In other words, you should always expect to be less surprised than everybody else.
This is really unintuitive, and I’m not sure how to make sense of it. Say that you think that a coin will either land heads or tails, with probability 50% for each. In addition, you are with somebody (who we’ll call A) that you know has perfect information about how the coin will land.
Does it make sense to say that you expect them to be more surprised about the result of the coin flip than you will be? This seems hardly intuitive. One potential way out of this is that the statement “A knows exactly how the coin will land” has not actually been included in your probability distribution, so it isn’t fair to stipulate that you know this. One way to try to add in this information is to model their knowledge by something like “There’s a 50% chance that A’s distribution is 100% H, and a 50% chance that it is 100% T.”
The problem is that when you average over these distributions, you get a new distribution that is identical to your own. This is clearly not capturing the state of knowledge in question.

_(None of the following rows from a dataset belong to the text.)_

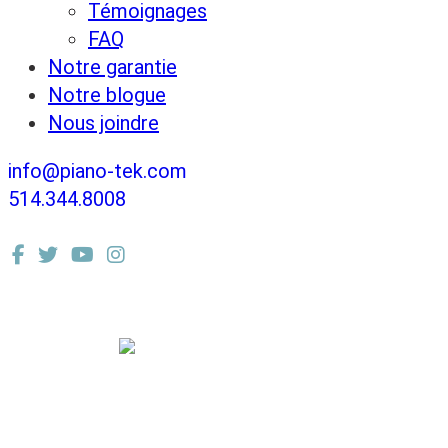
Témoignages
FAQ
Notre garantie
Notre blogue
Nous joindre
info@piano-tek.com
514.344.8008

Another possibility is that we should not be thinking about the expected surprise of people, but solely of distributions. In other words, Gibb’s inequality tells us that you will expect a higher average surprise for any distribution that you are handed, than for your own distribution. This can only be translated into statements about people‘s average surprise when their knowledge can be directly translated into a distribution.